Mit einer US-Firma könne Holcim am besten davon profitieren. Mit über 850 Produktionsstätten hat das Nordamerika-Geschäft eine beträchtliche Eigenständigkeit erreicht, und Jenisch betonte, dass diese Trennung den nächsten logischen Schritt darstellt.
Holcim-CEO sieht «Zeitenwende»
Der Entscheid markiert aber auch eine Zeitenwende. «Wir leben in einer multipolaren Welt», sagte Jenisch in dem Gespräch. «Als Unternehmen müssen Sie Ihre Strategie darauf abstimmen.» Die Firmen könnten nicht länger die weltweiten Märkte aus einer Hand beliefern.
Im Interview erklärte Jenisch ausserdem, dass diese Entscheidung nicht auf kurzfristigem Profit basiere, sondern darauf abziele, langfristiges und nachhaltiges Wachstum zu fördern. Die USA werden von ihm als attraktiver Markt identifiziert, der durch einzigartige Infrastrukturprogramme und einen Trend zur Reindustrialisierung geprägt ist.
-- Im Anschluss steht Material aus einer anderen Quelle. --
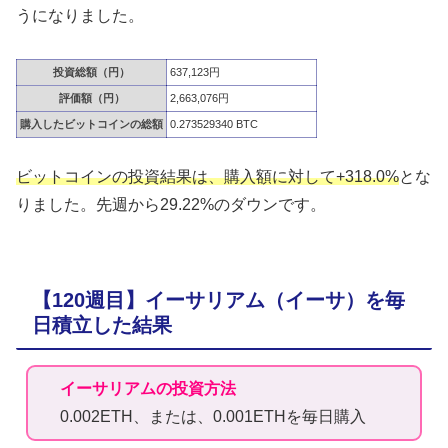
うになりました。
投資総額（円）
637,123円
評価額（円）
2,663,076円
購入したビットコインの総額
0.273529340 BTC
ビットコインの投資結果は、購入額に対して+318.0%
とな
りました。先週から29.22%のダウンです。
【120週目】イーサリアム（イーサ）を毎
日積立した結果
イーサリアムの投資方法
0.002ETH、または、0.001ETHを毎日購入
Jenisch äusserte sich ausserdem zur aktuellen politischen Unsicherheit in den USA aufgrund der bevorstehenden Wahlen. Er betonte, dass die Fokussierung auf wirtschaftliche Aspekte entscheidend sei für Holcim.
Rahmenbedingungen in Europa als Belastung
Die Aufspaltung ermögliche beiden Unternehmen, sich gezielter auf ihre spezifischen Wachstumsstrategien zu konzentrieren. Holcim werde weiterhin in der Schweiz kotiert bleiben, und Jenisch werde voraussichtlich eine Rolle im Verwaltungsrat der neuen Unternehmen übernehmen.
Er hob hervor, dass die Schweiz eine bedeutende Rolle als Vorreitermarkt in Sachen Nachhaltigkeit für Holcim spielen wird. In Europa wolle sich die alte Holcim angesichts der schärferen Klimaregulierung generell auf nachhaltige Baustoffe konzentrieren. Für exportorientierte Unternehmen seien die Rahmenbedingungen in Europa aber eine Belastung, saget Jenisch. «Heute müssen Sie in den jeweiligen Märkten eigene Lieferketten aufbauen», sagte er ausserdem.
Die neue Struktur soll 2024 umgesetzt werden. Der Name für das Nordamerika-Geschäft soll noch bekanntgegeben werden.